Principle:Kornia Kornia Geometric Verification
| Knowledge Sources | |
|---|---|
| Domains | Vision, Geometry, Robust_Estimation |
| Last Updated | 2026-02-09 15:00 GMT |
Overview
Technique of robustly estimating geometric models (homographies, fundamental matrices) from noisy feature correspondences while identifying inliers and outliers.
Description
Feature matching inevitably produces outlier (incorrect) correspondences. RANSAC (Random Sample Consensus) robustly estimates a geometric model by: (1) randomly sampling minimal sets of correspondences, (2) fitting a model (e.g., homography from 4 point pairs), (3) scoring the model by counting inlier correspondences (within distance threshold), (4) iterating to find the best model. Local optimization refines the best model using all inliers. The algorithm outputs both the estimated model and an inlier mask for downstream use.
Usage
Use after feature matching to filter outlier matches and estimate geometric transformations between images.

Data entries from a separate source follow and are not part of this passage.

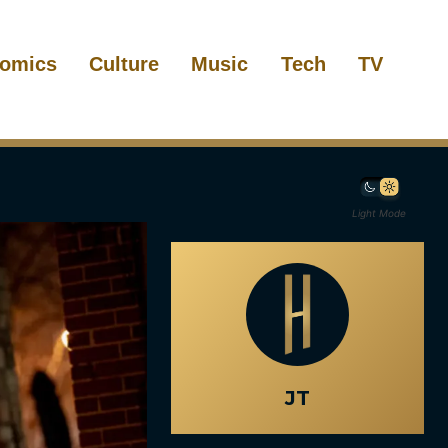
omics
Culture
Music
Tech
TV
Light Mode
JT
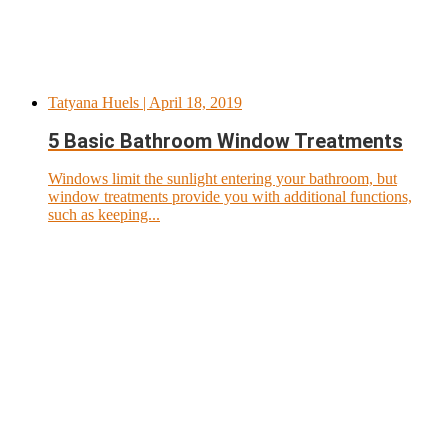
Tatyana Huels
| April 18, 2019
5 Basic Bathroom Window Treatments
Windows limit the sunlight entering your bathroom, but
window treatments provide you with additional functions,
such as keeping...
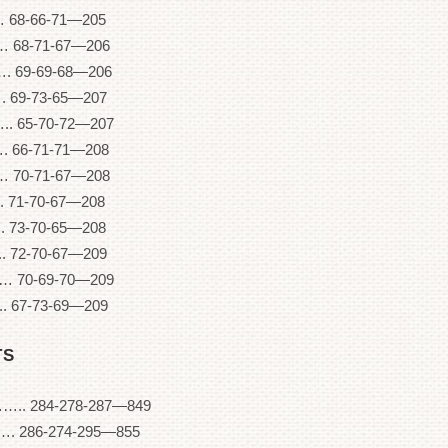
68-66-71—205
68-71-67—206
 69-69-68—206
69-73-65—207
 65-70-72—207
66-71-71—208
70-71-67—208
71-70-67—208
. 73-70-65—208
 72-70-67—209
 70-69-70—209
 67-73-69—209
TS
84-278-287—849
86-274-295—855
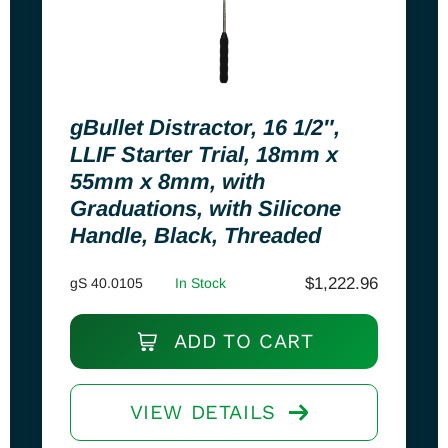
gBullet Distractor, 16 1/2″,
LLIF Starter Trial, 18mm x
55mm x 8mm, with
Graduations, with Silicone
Handle, Black, Threaded
$
1,222.96
gS 40.0105
In Stock
ADD TO CART
VIEW DETAILS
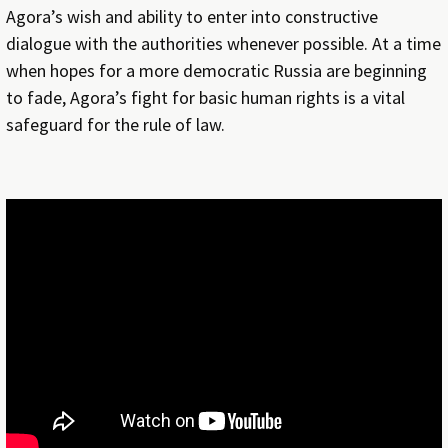
Agora’s wish and ability to enter into constructive
dialogue with the authorities whenever possible. At a time
when hopes for a more democratic Russia are beginning
to fade, Agora’s fight for basic human rights is a vital
safeguard for the rule of law.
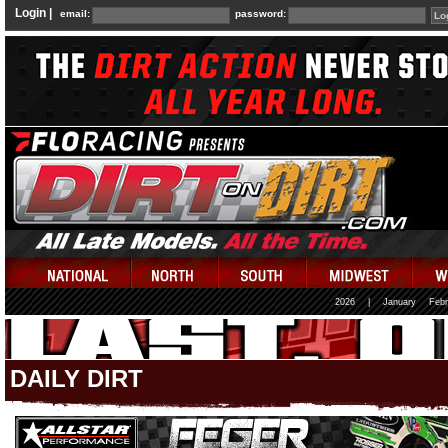
Login |
email:
password:
2026
|
January
Febr
DAILY DIRT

Essential for image stitching, visual localization, and multi-view geometry.
Theoretical Basis
RANSAC algorithm:
For i in 1..max_iter:
- Sample
minimal_sample_sizepoints. - Fit model
M_i. - Count inliers:
|{j : error(M_i, (p1_j, p2_j)) < threshold}|. - If best, polish with all inliers.
- Early stop if confidence reached:
k = log(1 - p) / log(1 - (w^n)), wherew = inlier_ratio,n = sample_size,p = confidence.